The Sexual Revolution is Over

You've Come a Long Way, Baby.

This iconic advertising slogan, for a cigarette of all things, marketed specifically for women beginning in 1968, is both complimentary and condescending. Deftly crafted at the dawn of the Women's Movement for the tobacco giant Phillip Morris, Virginia Slims capitalized successfully on "women's freedom, emancipation, and empowerment." But just enough of the status quo was retained ("Baby") to remind women who was still on top. An ad campaign worthy of Mad Men's Don Draper.

Now, 45 years later, the slogan seems as archaic as the term "horseless carriage." After all, the revolution women have been waging for suffrage, economic freedom, pay equity, professional fulfillment, equal opportunity under the law and control over their bodies began long before the "Women's Movement" supposedly gained steam in the late 1960's.

In truth, the modern Women's Movement in the United States dates back to at least the mid-1800's. The Temperance Movement (urging reduced or prohibited use of alcohol) was a reaction to relaxed 19th century liquor laws that resulted in an increasingly drunk (mostly men) American population. Women who had endured the abuse of alcoholic husbands kept this social movement in the forefront of national politics until its culminating event - Prohibition - in 1918. While Prohibition was ultimately a social and economic failure, crusading women effectively dramatized the plight of terrorized mothers and children who were helplessly at the mercy of perpetually drunk, often violent husbands and fathers.

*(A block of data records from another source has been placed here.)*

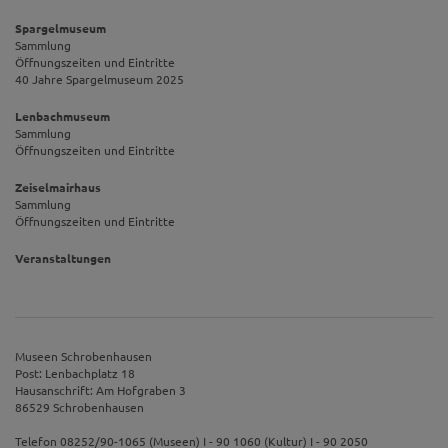
Spargelmuseum
Sammlung
Öffnungszeiten und Eintritte
40 Jahre Spargelmuseum 2025
Lenbachmuseum
Sammlung
Öffnungszeiten und Eintritte
Zeiselmairhaus
Sammlung
Öffnungszeiten und Eintritte
Veranstaltungen
Museen Schrobenhausen
Post: Lenbachplatz 18
Hausanschrift: Am Hofgraben 3
86529 Schrobenhausen
Telefon 08252/90-1065 (Museen) I - 90 1060 (Kultur) I - 90 2050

Naturally, a related outcome of the Temperance Movement was universal women's suffrage (the right to vote). With the passage of the 19th Amendment, women had fought a hard-earned, prolonged battle to gain the vote in state and national elections. The political skill and power that had been demonstrated during the coinciding Temperance Era eventually convinced an all-male U.S. Congress to grant women the vote in time for the 1920 election.

Fast forward 20 more years and women by the millions were called upon to stand side by side with men to build munitions, arms, ships and planes in hundreds of defense plants that sprang up across the United States during World War II. American defense plants supplied the US military and every one of its Allies with the materiel necessary to defeat Nazi Germany and the Empire of Japan. And millions of Rosie the Riveters were an indespensible part of this war effort. Women's wartime sacrifices, accomplishments and changed opinions of their own abilities and potential set the stage for the final phase of the Sexual Revolution.

Since World War II, events have unfolded rapidly to give women increasing autonomy. Oral contraceptives - The Pill - became available in the US in 1960, giving women a sexual freedom that had previously been reserved for men. Betty Friedan's The Feminine Mystique, published in 1963, exposed a deep and widespread personal dissatisfaction among American housewives during the 1950's and 60's. In 1973, the Supreme Court ruled - in Roe vs. Wade - that a woman had sole reproductive control over her body.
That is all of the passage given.